- [TASK INSTRUCTIONS]: Word for word, restate all the records; images are not part of the copy.

(Pixel coordinate grounding data)
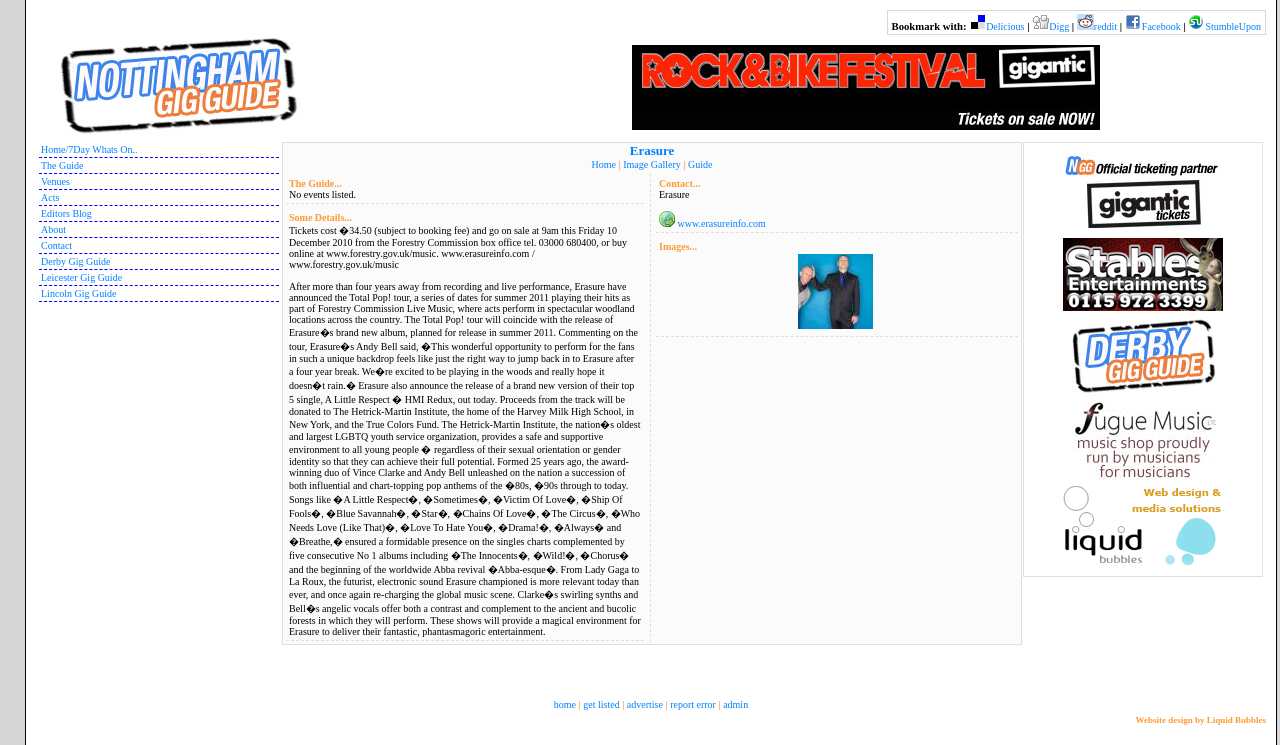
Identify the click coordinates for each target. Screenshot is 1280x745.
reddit (1105, 26)
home (565, 704)
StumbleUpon (1233, 26)
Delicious (1005, 26)
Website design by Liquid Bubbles (1200, 720)
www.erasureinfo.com (722, 223)
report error (693, 704)
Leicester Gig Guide (81, 277)
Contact (56, 245)
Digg (1059, 26)
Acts (50, 197)
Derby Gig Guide (75, 261)
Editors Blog (66, 213)
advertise (645, 704)
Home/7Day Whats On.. (89, 149)
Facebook (1161, 26)
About (53, 229)
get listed (601, 704)
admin (735, 704)
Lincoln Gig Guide (79, 293)
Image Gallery (651, 164)
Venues (55, 181)
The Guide (62, 165)
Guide (700, 164)
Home (604, 164)
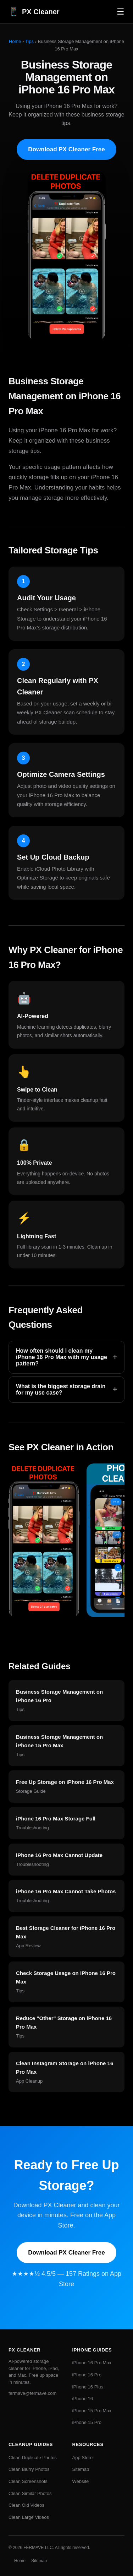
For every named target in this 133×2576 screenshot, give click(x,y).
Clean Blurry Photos (29, 2469)
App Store (82, 2457)
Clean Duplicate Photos (33, 2457)
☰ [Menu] (120, 11)
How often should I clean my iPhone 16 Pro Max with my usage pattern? (66, 1357)
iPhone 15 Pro (86, 2422)
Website (80, 2481)
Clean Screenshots (28, 2481)
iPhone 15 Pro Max (92, 2410)
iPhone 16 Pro (86, 2374)
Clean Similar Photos (30, 2493)
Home (15, 41)
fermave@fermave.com (32, 2393)
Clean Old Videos (26, 2505)
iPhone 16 (82, 2398)
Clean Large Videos (29, 2517)
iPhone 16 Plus (87, 2387)
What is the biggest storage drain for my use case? (66, 1389)
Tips (29, 41)
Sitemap (80, 2469)
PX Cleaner (34, 11)
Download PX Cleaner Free (66, 149)
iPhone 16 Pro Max (92, 2362)
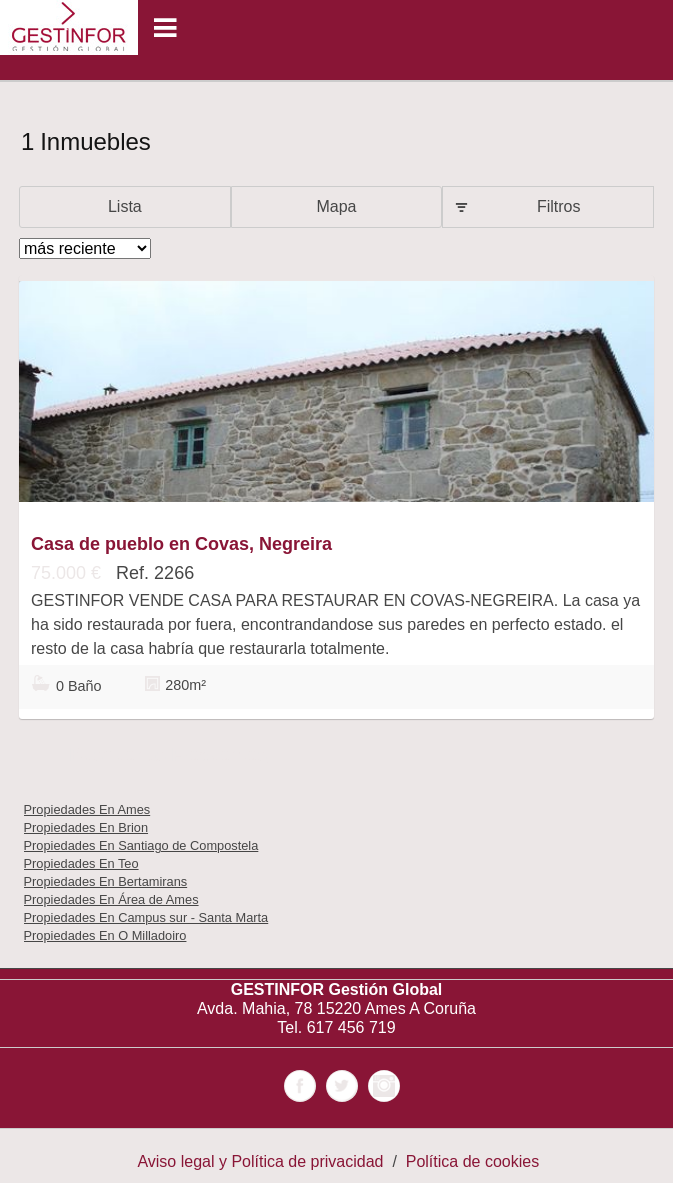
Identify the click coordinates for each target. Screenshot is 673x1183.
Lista (125, 206)
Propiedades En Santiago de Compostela (141, 845)
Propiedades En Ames (87, 809)
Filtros (559, 206)
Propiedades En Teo (81, 863)
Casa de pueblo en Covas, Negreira (181, 544)
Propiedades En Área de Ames (111, 899)
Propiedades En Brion (86, 827)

- [TASK RESULT]:
Identify the click coordinates for each target. Screenshot is 1280x745.
reddit (1105, 26)
home (565, 704)
StumbleUpon (1233, 26)
Delicious (1005, 26)
Website design by Liquid Bubbles (1200, 720)
www.erasureinfo.com (722, 223)
report error (693, 704)
Leicester Gig Guide (81, 277)
Contact (56, 245)
Digg (1059, 26)
Acts (50, 197)
Derby Gig Guide (75, 261)
Editors Blog (66, 213)
advertise (645, 704)
Home/7Day Whats On.. (89, 149)
Facebook (1161, 26)
About (53, 229)
get listed (601, 704)
admin (735, 704)
Lincoln Gig Guide (79, 293)
Image Gallery (651, 164)
Venues (55, 181)
The Guide (62, 165)
Guide (700, 164)
Home (604, 164)
For every named target in this 133×2576 screenshot, give click(x,y).
Clean Blurry Photos (29, 2469)
App Store (82, 2457)
Clean Duplicate Photos (33, 2457)
☰ [Menu] (120, 11)
How often should I clean my iPhone 16 Pro Max with my usage pattern? (66, 1357)
iPhone 15 Pro (86, 2422)
Website (80, 2481)
Clean Screenshots (28, 2481)
iPhone 15 Pro Max (92, 2410)
iPhone 16 Pro (86, 2374)
Clean Similar Photos (30, 2493)
Home (15, 41)
fermave@fermave.com (32, 2393)
Clean Old Videos (26, 2505)
iPhone 16 (82, 2398)
Clean Large Videos (29, 2517)
iPhone 16 Plus (87, 2387)
What is the biggest storage drain for my use case? (66, 1389)
Tips (29, 41)
Sitemap (80, 2469)
PX Cleaner (34, 11)
Download PX Cleaner Free (66, 149)
iPhone 16 Pro Max (92, 2362)
Identify the click coordinates for each target. Screenshot is 673x1183.
Lista (125, 206)
Propiedades En Santiago de Compostela (141, 845)
Propiedades En Ames (87, 809)
Filtros (559, 206)
Propiedades En Teo (81, 863)
Casa de pueblo en Covas, Negreira (181, 544)
Propiedades En Área de Ames (111, 899)
Propiedades En Brion (86, 827)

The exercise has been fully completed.